We also get word on the housing sector via housing starts. Barron’s frontman Alan Abelson got stomachs clenched everywhere this weekend by declaring an imminent bubble in the sector everybody thanks for keeping consumers spending this long. Then it turned out he was just talking about homebuilding stocks like Centex shedding a few bucks "in the years ahead." Not to denigrate the value of that (probably accurate) insight to Centex investors or other housing-watchers, but we’ve got bigger, more imminent fish to fear. Also Thursday: Weekly jobless claims, and a fresh four-week rolling average that will hopefully stay below 400,000, and an economic survey from the influential Philadelphia Fed.
Exclusive sneak peek: the report will find the economy still weak, particularly in manufacturing.
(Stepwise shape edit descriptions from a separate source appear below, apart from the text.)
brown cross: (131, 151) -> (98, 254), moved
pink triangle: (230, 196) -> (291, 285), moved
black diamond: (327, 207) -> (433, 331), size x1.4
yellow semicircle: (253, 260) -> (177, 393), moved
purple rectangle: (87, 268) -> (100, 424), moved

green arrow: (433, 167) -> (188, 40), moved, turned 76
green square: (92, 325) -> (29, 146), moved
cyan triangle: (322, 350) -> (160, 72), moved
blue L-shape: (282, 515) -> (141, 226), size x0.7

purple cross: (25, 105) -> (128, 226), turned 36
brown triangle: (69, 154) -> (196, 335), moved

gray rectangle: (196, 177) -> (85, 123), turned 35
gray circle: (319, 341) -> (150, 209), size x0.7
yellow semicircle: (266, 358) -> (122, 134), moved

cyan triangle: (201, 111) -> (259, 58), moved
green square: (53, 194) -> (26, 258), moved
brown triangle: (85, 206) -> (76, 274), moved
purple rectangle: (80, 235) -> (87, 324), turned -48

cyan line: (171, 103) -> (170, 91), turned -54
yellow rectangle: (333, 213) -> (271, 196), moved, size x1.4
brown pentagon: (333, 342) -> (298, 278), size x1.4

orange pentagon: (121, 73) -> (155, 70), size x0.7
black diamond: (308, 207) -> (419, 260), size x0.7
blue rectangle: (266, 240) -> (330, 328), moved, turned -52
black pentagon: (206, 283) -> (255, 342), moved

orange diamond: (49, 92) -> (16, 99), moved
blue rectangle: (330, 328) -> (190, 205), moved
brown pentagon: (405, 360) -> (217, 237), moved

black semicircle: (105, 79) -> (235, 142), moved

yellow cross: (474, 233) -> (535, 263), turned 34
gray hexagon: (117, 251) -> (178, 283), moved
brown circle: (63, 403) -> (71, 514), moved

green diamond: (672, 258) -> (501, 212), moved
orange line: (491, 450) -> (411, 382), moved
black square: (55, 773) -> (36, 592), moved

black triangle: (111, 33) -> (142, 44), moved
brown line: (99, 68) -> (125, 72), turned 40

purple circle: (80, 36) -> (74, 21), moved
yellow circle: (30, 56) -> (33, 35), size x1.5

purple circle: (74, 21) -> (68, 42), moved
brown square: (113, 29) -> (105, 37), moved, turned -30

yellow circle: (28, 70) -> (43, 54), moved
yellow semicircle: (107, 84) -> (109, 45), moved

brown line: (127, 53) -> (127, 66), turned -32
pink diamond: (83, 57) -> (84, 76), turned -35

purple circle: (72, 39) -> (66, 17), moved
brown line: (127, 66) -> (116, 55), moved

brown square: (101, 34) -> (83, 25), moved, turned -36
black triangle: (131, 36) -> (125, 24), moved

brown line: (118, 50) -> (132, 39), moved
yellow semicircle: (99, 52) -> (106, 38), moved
Hide the children.
A slow Friday a U.S. trade deficit number, expected to be on the rise again, that has very little to do with anything you should care about right now. And at 10:00 a.m., or whenever Reuters leaks it to the rest of us, we get the University of Michigan’s measure of consumer sentiment.
The Michigan number used to move hearts and minds back in the spring, when a recession was constantly threatening to swoop down and savage our livestock. But it’s become sort of the default conventional wisdom that consumers’ walletary outlook, while probably past its peak, is on the gentlest of downward slopes and that business-centric numbers like inventory and production are the other shoe worth watching for.
But consumer sentiment especially at the end of a week of business-side stats always picks up a little earth-shaking power in advance of a Fed meeting, and next Tuesday’s smart-money pick of a quarter-point cut is actually beginning to feel pretty uncertain. If that bet changes, we could see some action this week. If not, well, it’s a Friday afternoon in August what did you expect?